— TASK REQUIREMENTS —
Which lines in the records below contain the word "Slide"? Report each of them.

— DATA RECORDS —
======
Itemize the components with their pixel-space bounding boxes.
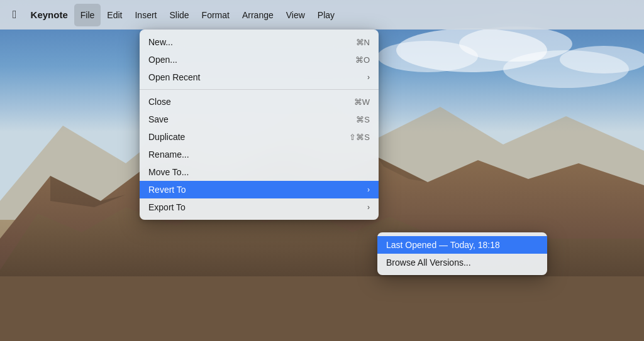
arrange-menu[interactable]: Arrange [236, 4, 280, 26]
revert-to-submenu: Last Opened — Today, 18:18 Browse All Ve… [377, 232, 547, 275]
file-menu-export-to[interactable]: Export To › [140, 198, 379, 216]
menu-separator-1 [140, 89, 379, 90]
svg-point-3 [377, 41, 478, 72]
file-menu-save[interactable]: Save ⌘S [140, 111, 379, 128]
file-menu-rename[interactable]: Rename... [140, 146, 379, 163]
file-menu-open[interactable]: Open... ⌘O [140, 51, 379, 68]
file-menu-dropdown: New... ⌘N Open... ⌘O Open Recent › Close… [140, 30, 379, 220]
revert-last-opened[interactable]: Last Opened — Today, 18:18 [377, 236, 547, 254]
format-menu[interactable]: Format [196, 4, 236, 26]
file-menu-new[interactable]: New... ⌘N [140, 33, 379, 51]
file-menu[interactable]: File [74, 4, 101, 26]
play-menu[interactable]: Play [311, 4, 341, 26]
menu-bar:  Keynote File Edit Insert Slide Format … [0, 0, 644, 30]
file-menu-move-to[interactable]: Move To... [140, 163, 379, 181]
file-menu-revert-to[interactable]: Revert To › [140, 181, 379, 198]
view-menu[interactable]: View [280, 4, 311, 26]
file-menu-close[interactable]: Close ⌘W [140, 93, 379, 111]
keynote-menu[interactable]: Keynote [25, 4, 74, 26]
file-menu-open-recent[interactable]: Open Recent › [140, 68, 379, 86]
insert-menu[interactable]: Insert [128, 4, 163, 26]
svg-rect-9 [0, 276, 644, 341]
apple-menu[interactable]:  [5, 4, 25, 26]
file-menu-duplicate[interactable]: Duplicate ⇧⌘S [140, 128, 379, 146]
edit-menu[interactable]: Edit [101, 4, 128, 26]
revert-browse-versions[interactable]: Browse All Versions... [377, 254, 547, 271]
slide-menu[interactable]: Slide [163, 4, 195, 26]
svg-point-5 [560, 46, 644, 73]
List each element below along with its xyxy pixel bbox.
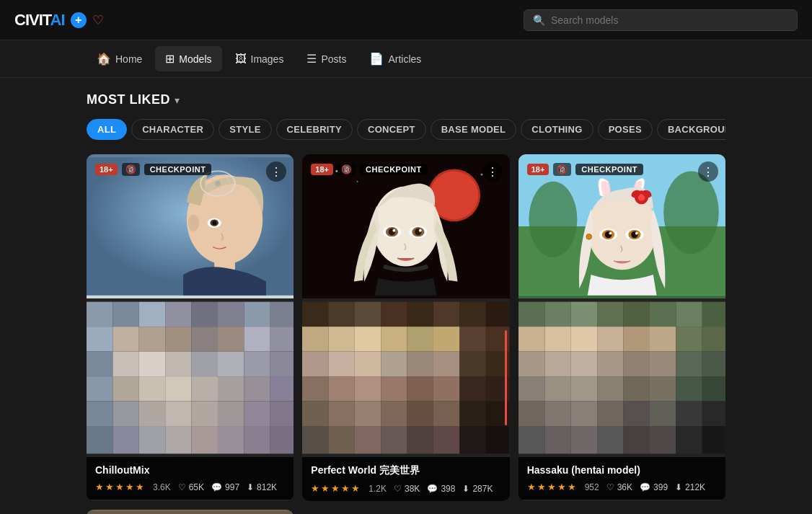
======
— RESULT FOR THIS EXERCISE —
menu-bar:  Keynote File Edit Insert Slide Format … [0, 0, 644, 30]
slide-menu[interactable]: Slide [163, 4, 195, 26]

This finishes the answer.